**Data extract**
========================================================================

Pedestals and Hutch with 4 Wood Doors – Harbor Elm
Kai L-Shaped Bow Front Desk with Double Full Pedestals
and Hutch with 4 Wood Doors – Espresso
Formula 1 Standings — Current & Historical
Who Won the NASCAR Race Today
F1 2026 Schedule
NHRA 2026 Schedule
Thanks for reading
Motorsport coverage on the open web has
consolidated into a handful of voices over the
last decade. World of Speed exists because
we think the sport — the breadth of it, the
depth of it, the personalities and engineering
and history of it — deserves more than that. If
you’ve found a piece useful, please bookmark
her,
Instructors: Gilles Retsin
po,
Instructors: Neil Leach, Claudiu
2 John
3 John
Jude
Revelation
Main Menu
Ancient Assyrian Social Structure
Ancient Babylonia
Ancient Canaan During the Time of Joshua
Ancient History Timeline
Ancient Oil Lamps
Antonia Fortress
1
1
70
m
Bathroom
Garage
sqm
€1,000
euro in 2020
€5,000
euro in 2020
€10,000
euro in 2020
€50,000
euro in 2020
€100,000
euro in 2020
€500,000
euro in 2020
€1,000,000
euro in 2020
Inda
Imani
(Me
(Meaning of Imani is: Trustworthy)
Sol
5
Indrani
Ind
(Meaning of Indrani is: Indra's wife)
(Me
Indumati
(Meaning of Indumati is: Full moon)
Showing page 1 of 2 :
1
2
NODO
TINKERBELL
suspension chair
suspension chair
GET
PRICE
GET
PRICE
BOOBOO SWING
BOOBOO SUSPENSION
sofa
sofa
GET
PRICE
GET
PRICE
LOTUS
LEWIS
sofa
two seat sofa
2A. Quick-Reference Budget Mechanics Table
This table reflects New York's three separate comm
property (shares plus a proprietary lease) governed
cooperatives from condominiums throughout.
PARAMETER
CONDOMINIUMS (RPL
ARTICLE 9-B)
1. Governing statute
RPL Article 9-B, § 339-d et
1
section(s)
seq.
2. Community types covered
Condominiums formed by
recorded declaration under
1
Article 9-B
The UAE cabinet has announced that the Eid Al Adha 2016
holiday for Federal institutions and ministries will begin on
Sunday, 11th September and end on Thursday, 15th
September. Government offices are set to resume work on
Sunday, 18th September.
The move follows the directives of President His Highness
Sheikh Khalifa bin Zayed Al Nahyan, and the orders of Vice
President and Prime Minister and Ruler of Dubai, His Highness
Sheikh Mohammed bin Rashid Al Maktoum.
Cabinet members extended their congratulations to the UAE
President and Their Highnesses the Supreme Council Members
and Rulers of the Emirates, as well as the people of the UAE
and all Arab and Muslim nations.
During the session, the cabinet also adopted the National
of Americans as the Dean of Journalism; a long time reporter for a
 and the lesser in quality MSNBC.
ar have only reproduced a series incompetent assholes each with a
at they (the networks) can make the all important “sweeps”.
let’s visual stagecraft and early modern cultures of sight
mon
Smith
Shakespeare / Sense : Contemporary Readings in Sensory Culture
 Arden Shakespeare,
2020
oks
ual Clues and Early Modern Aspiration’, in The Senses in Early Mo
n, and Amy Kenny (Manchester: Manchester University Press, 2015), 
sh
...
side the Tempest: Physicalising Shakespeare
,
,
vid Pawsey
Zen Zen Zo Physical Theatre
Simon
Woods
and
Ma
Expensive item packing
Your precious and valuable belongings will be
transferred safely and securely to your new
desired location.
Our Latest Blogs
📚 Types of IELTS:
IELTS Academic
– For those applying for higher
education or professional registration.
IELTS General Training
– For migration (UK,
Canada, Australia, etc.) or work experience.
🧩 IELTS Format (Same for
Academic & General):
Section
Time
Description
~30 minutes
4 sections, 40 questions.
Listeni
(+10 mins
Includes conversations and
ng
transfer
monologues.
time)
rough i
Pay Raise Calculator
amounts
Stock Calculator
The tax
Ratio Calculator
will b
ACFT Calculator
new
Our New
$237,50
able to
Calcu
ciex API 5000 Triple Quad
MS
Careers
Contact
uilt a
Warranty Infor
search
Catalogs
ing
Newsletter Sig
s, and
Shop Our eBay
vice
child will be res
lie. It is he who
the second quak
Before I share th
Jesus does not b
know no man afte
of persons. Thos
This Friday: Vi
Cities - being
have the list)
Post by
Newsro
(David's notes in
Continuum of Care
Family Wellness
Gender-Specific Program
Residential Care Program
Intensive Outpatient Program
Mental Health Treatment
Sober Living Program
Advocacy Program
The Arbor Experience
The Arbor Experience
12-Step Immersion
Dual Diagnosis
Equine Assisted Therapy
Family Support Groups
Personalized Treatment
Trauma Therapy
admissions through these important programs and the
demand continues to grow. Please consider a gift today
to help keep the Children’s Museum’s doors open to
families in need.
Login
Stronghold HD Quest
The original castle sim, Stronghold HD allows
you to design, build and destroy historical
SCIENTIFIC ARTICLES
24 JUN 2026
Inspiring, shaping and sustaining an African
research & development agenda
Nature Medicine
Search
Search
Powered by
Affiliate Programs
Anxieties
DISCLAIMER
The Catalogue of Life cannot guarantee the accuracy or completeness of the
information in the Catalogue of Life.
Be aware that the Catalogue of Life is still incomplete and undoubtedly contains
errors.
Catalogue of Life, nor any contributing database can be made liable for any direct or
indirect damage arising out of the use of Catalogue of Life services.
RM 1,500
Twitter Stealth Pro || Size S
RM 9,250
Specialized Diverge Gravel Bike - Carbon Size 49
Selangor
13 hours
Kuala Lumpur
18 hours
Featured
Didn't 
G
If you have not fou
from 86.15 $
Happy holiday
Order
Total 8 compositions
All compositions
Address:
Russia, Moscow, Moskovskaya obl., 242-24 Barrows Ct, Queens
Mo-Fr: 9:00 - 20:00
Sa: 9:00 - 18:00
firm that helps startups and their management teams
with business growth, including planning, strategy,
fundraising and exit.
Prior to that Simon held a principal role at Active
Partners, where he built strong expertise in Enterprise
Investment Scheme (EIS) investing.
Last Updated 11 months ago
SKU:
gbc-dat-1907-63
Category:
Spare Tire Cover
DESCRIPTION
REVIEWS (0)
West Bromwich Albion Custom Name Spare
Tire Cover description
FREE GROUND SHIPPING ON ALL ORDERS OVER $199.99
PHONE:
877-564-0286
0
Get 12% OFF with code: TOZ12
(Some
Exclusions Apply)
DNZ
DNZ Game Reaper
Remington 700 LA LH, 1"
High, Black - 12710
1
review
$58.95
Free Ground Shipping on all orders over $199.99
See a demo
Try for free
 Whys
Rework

========================================================================

**What you need to do**
All of the material above needs to be transcribed verbatim.

**Solution for this task**
Pedestals and Hutch with 4 Wood Doors – Harbor Elm
Kai L-Shaped Bow Front Desk with Double Full Pedestals
and Hutch with 4 Wood Doors – Espresso
Formula 1 Standings — Current & Historical
Who Won the NASCAR Race Today
F1 2026 Schedule
NHRA 2026 Schedule
Thanks for reading
Motorsport coverage on the open web has
consolidated into a handful of voices over the
last decade. World of Speed exists because
we think the sport — the breadth of it, the
depth of it, the personalities and engineering
and history of it — deserves more than that. If
you’ve found a piece useful, please bookmark
her,
Instructors: Gilles Retsin
po,
Instructors: Neil Leach, Claudiu
2 John
3 John
Jude
Revelation
Main Menu
Ancient Assyrian Social Structure
Ancient Babylonia
Ancient Canaan During the Time of Joshua
Ancient History Timeline
Ancient Oil Lamps
Antonia Fortress
1
1
70
m
Bathroom
Garage
sqm
€1,000
euro in 2020
€5,000
euro in 2020
€10,000
euro in 2020
€50,000
euro in 2020
€100,000
euro in 2020
€500,000
euro in 2020
€1,000,000
euro in 2020
Inda
Imani
(Me
(Meaning of Imani is: Trustworthy)
Sol
5
Indrani
Ind
(Meaning of Indrani is: Indra's wife)
(Me
Indumati
(Meaning of Indumati is: Full moon)
Showing page 1 of 2 :
1
2
NODO
TINKERBELL
suspension chair
suspension chair
GET
PRICE
GET
PRICE
BOOBOO SWING
BOOBOO SUSPENSION
sofa
sofa
GET
PRICE
GET
PRICE
LOTUS
LEWIS
sofa
two seat sofa
2A. Quick-Reference Budget Mechanics Table
This table reflects New York's three separate comm
property (shares plus a proprietary lease) governed
cooperatives from condominiums throughout.
PARAMETER
CONDOMINIUMS (RPL
ARTICLE 9-B)
1. Governing statute
RPL Article 9-B, § 339-d et
1
section(s)
seq.
2. Community types covered
Condominiums formed by
recorded declaration under
1
Article 9-B
The UAE cabinet has announced that the Eid Al Adha 2016
holiday for Federal institutions and ministries will begin on
Sunday, 11th September and end on Thursday, 15th
September. Government offices are set to resume work on
Sunday, 18th September.
The move follows the directives of President His Highness
Sheikh Khalifa bin Zayed Al Nahyan, and the orders of Vice
President and Prime Minister and Ruler of Dubai, His Highness
Sheikh Mohammed bin Rashid Al Maktoum.
Cabinet members extended their congratulations to the UAE
President and Their Highnesses the Supreme Council Members
and Rulers of the Emirates, as well as the people of the UAE
and all Arab and Muslim nations.
During the session, the cabinet also adopted the National
of Americans as the Dean of Journalism; a long time reporter for a
 and the lesser in quality MSNBC.
ar have only reproduced a series incompetent assholes each with a
at they (the networks) can make the all important “sweeps”.
let’s visual stagecraft and early modern cultures of sight
mon
Smith
Shakespeare / Sense : Contemporary Readings in Sensory Culture
 Arden Shakespeare,
2020
oks
ual Clues and Early Modern Aspiration’, in The Senses in Early Mo
n, and Amy Kenny (Manchester: Manchester University Press, 2015), 
sh
...
side the Tempest: Physicalising Shakespeare
,
,
vid Pawsey
Zen Zen Zo Physical Theatre
Simon
Woods
and
Ma
Expensive item packing
Your precious and valuable belongings will be
transferred safely and securely to your new
desired location.
Our Latest Blogs
📚 Types of IELTS:
IELTS Academic
– For those applying for higher
education or professional registration.
IELTS General Training
– For migration (UK,
Canada, Australia, etc.) or work experience.
🧩 IELTS Format (Same for
Academic & General):
Section
Time
Description
~30 minutes
4 sections, 40 questions.
Listeni
(+10 mins
Includes conversations and
ng
transfer
monologues.
time)
rough i
Pay Raise Calculator
amounts
Stock Calculator
The tax
Ratio Calculator
will b
ACFT Calculator
new
Our New
$237,50
able to
Calcu
ciex API 5000 Triple Quad
MS
Careers
Contact
uilt a
Warranty Infor
search
Catalogs
ing
Newsletter Sig
s, and
Shop Our eBay
vice
child will be res
lie. It is he who
the second quak
Before I share th
Jesus does not b
know no man afte
of persons. Thos
This Friday: Vi
Cities - being
have the list)
Post by
Newsro
(David's notes in
Continuum of Care
Family Wellness
Gender-Specific Program
Residential Care Program
Intensive Outpatient Program
Mental Health Treatment
Sober Living Program
Advocacy Program
The Arbor Experience
The Arbor Experience
12-Step Immersion
Dual Diagnosis
Equine Assisted Therapy
Family Support Groups
Personalized Treatment
Trauma Therapy
admissions through these important programs and the
demand continues to grow. Please consider a gift today
to help keep the Children’s Museum’s doors open to
families in need.
Login
Stronghold HD Quest
The original castle sim, Stronghold HD allows
you to design, build and destroy historical
SCIENTIFIC ARTICLES
24 JUN 2026
Inspiring, shaping and sustaining an African
research & development agenda
Nature Medicine
Search
Search
Powered by
Affiliate Programs
Anxieties
DISCLAIMER
The Catalogue of Life cannot guarantee the accuracy or completeness of the
information in the Catalogue of Life.
Be aware that the Catalogue of Life is still incomplete and undoubtedly contains
errors.
Catalogue of Life, nor any contributing database can be made liable for any direct or
indirect damage arising out of the use of Catalogue of Life services.
RM 1,500
Twitter Stealth Pro || Size S
RM 9,250
Specialized Diverge Gravel Bike - Carbon Size 49
Selangor
13 hours
Kuala Lumpur
18 hours
Featured
Didn't 
G
If you have not fou
from 86.15 $
Happy holiday
Order
Total 8 compositions
All compositions
Address:
Russia, Moscow, Moskovskaya obl., 242-24 Barrows Ct, Queens
Mo-Fr: 9:00 - 20:00
Sa: 9:00 - 18:00
firm that helps startups and their management teams
with business growth, including planning, strategy,
fundraising and exit.
Prior to that Simon held a principal role at Active
Partners, where he built strong expertise in Enterprise
Investment Scheme (EIS) investing.
Last Updated 11 months ago
SKU:
gbc-dat-1907-63
Category:
Spare Tire Cover
DESCRIPTION
REVIEWS (0)
West Bromwich Albion Custom Name Spare
Tire Cover description
FREE GROUND SHIPPING ON ALL ORDERS OVER $199.99
PHONE:
877-564-0286
0
Get 12% OFF with code: TOZ12
(Some
Exclusions Apply)
DNZ
DNZ Game Reaper
Remington 700 LA LH, 1"
High, Black - 12710
1
review
$58.95
Free Ground Shipping on all orders over $199.99
See a demo
Try for free
 Whys
Rework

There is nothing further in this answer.